Monday 6 October 2008

Movement and Stability.

Bishop Robert at St Silas, Kentish Town.

And at their daughter church earlier this year.

Bishop Robert at All Saints North Street, York.

I am using my lunch break today to communicate with you the news that Bishop Robert Ladds, Bishop of Whitby, is resigning his post at the end of this year and returning to parish ministry. Thank you to Father Oliver Coss who broke the news to a stunned world. This is interesting news. The official blerb can be found on the York Archdiocese website, but we are conscious that Bishop Robert, who has done such a wonderful job for so many years, is one of the few non-PEV Bishops 'we' have in the Church, and his departure is a significant one. With the future of the PEV system in doubt, this news could hit us harder than we expect. We must pray for a fair and generous appointment as successor. It seems as well that there is to be an excellent Diocesan appointment soon. I can speak from experience when I say that Our Lady of Lourdes can put all our problems into perspective.

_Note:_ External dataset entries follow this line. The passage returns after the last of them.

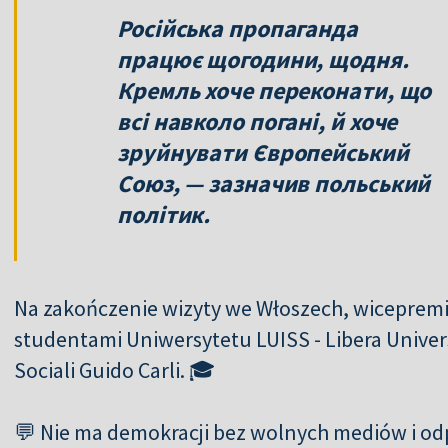
Російська пропаганда
працює щогодини, щодня.
Кремль хоче переконати, що
всі навколо погані, й хоче
зруйнувати Європейський
Союз, — зазначив польський
політик.
Na zakończenie wizyty we Włoszech, wiceprem
studentami Uniwersytetu LUISS - Libera Univers
Sociali Guido Carli. 🎓
💬 Nie ma demokracji bez wolnych mediów i od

Further news, of course, came from Damien's Attic this weekend, as wonder-blogger Damien Thompson (who is also breaking significant news about going on in the RC Diocese of Leeds, see his link at the side) expounds, via the usual medium of the Sunday Telegraph, 'news' of an improvement to the decisions taken during the last Synod. These are unsubstantiated at present and there have been many similar stories ever since the fateful day. It is, if true, movement, and movement in a positive direction, and evidence of serious thought as to our welfare. For this, it is to be applauded. I would like to see conversation turning to Walsingham, that independent shrine with an Episcopal Administrator with much ministry left in him and the resources to turn the college into a College.

I have a meeting on Wednesday which will begin to answer the question of Curacies for me, a decision has been made by your scribe and we pass onto the next level. Rather like snakes and ladders, in many ways.

Is there a sense that things are going to change? There is certainly an increased sense of evangelisation of the faith we hold, which is sounding more relevant to the people we serve. That is a green shoot of a new movement of renewal and evidence of our faith. There is the increased realisation that ECUSA is setting an example which only a few die hard liberals in this country want to follow. You know the names and the pack drill, those few who write letters and publish articles which make no attempt to address the questions being raised, just to pull on heart strings and to continue turning the Church of God into a battleground. Shame on them. There is also a sense that something must be done, whatever that something is. We will know, I think, by next Summer which way the future lies. A daunting prospect for all of us, but we follow the Lord, we are many, we are strong and we are, in the face of insuperable odds, growing. Therefore the Lord is at work within us. We must hope that the changing mood of the senior Bishops of the Church prevails and is not drowned out by the wailing of the neo-reformers who seem not to realise that, day by day, they devalue their cause. They have been exposed and the stench is overpowering.